### [Exercise]
The word "Platform" may appear in lines of the data; say how many such lines there are, with nothing beyond the number.

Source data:
BEGIN

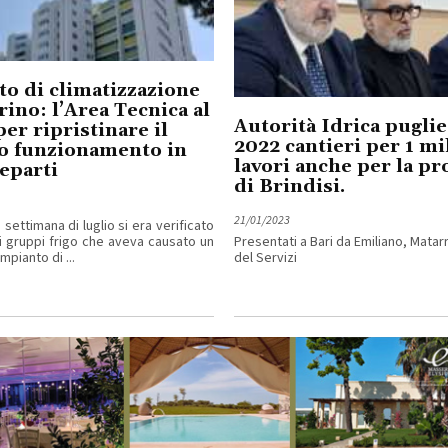
o di climatizzazione
rino: l’Area Tecnica al
Autorità Idrica puglie
per ripristinare il
2022 cantieri per 1 mi
to funzionamento in
lavori anche per la pr
reparti
di Brindisi.
21/01/2023
settimana di luglio si era verificato
i gruppi frigo che aveva causato un
Presentati a Bari da Emiliano, Matarre
mpianto di ...
del Servizi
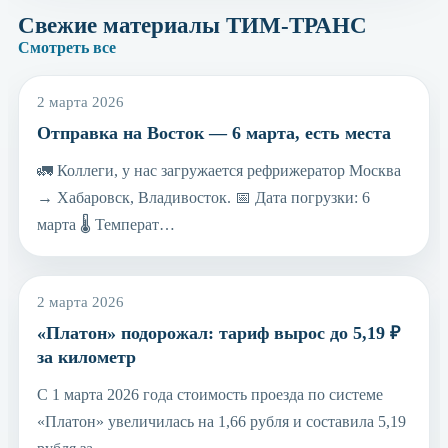
Свежие материалы ТИМ-ТРАНС
Смотреть все
2 марта 2026
Отправка на Восток — 6 марта, есть места
🚛 Коллеги, у нас загружается рефрижератор Москва
→ Хабаровск, Владивосток. 📅 Дата погрузки: 6
марта 🌡 Температ…
2 марта 2026
«Платон» подорожал: тариф вырос до 5,19 ₽
за километр
С 1 марта 2026 года стоимость проезда по системе
«Платон» увеличилась на 1,66 рубля и составила 5,19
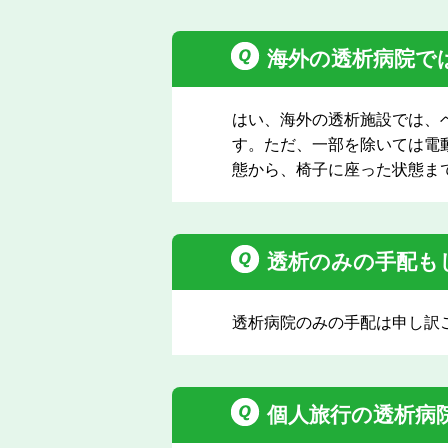
海外の透析病院で
はい、海外の透析施設では、
す。ただ、一部を除いては電
態から、椅子に座った状態ま
透析のみの手配も
透析病院のみの手配は申し訳
個人旅行の透析病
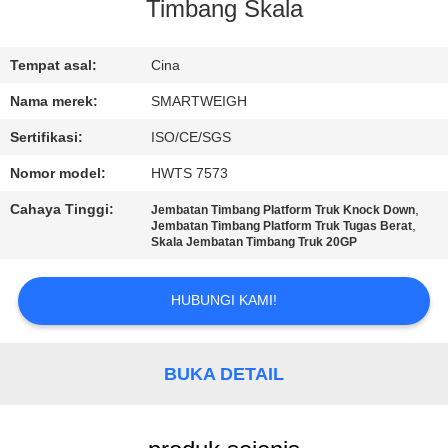
KUALITAS
Timbang Skala
HUBUNGI
Tempat asal:
Cina
KAMI
Nama merek:
SMARTWEIGH
Sertifikasi:
ISO/CE/SGS
PERMINTAAN
Nomor model:
HWTS 7573
PENAWARAN
Cahaya Tinggi:
,
Jembatan Timbang Platform Truk Knock Down
,
Jembatan Timbang Platform Truk Tugas Berat
Skala Jembatan Timbang Truk 20GP
SITEMAP
HUBUNGI KAMI!
PRIVACY
POLICY
BUKA DETAIL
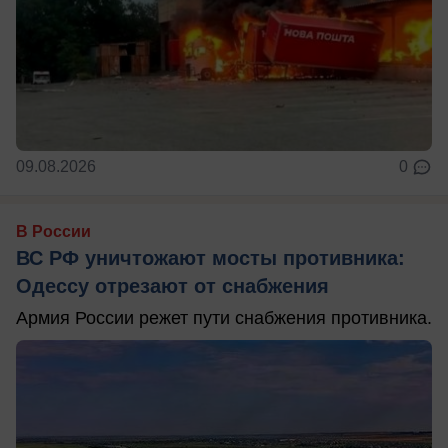
09.08.2026
0
В России
ВС РФ уничтожают мосты противника:
Одессу отрезают от снабжения
Армия России режет пути снабжения противника.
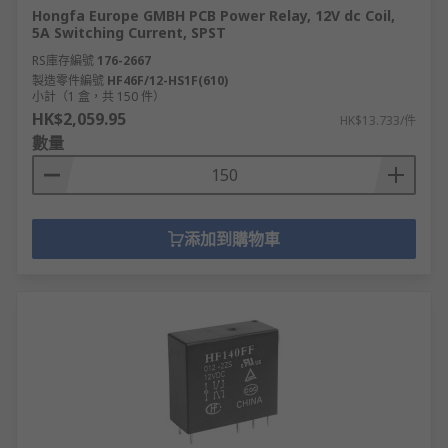
Hongfa Europe GMBH PCB Power Relay, 12V dc Coil,
5A Switching Current, SPST
RS庫存編號
176-2667
製造零件編號
HF46F/12-HS1F(610)
小計（1 盒，共 150 件）
HK$2,059.95
HK$13.733/件
數量
添加到購物車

END

### [Task answer]
2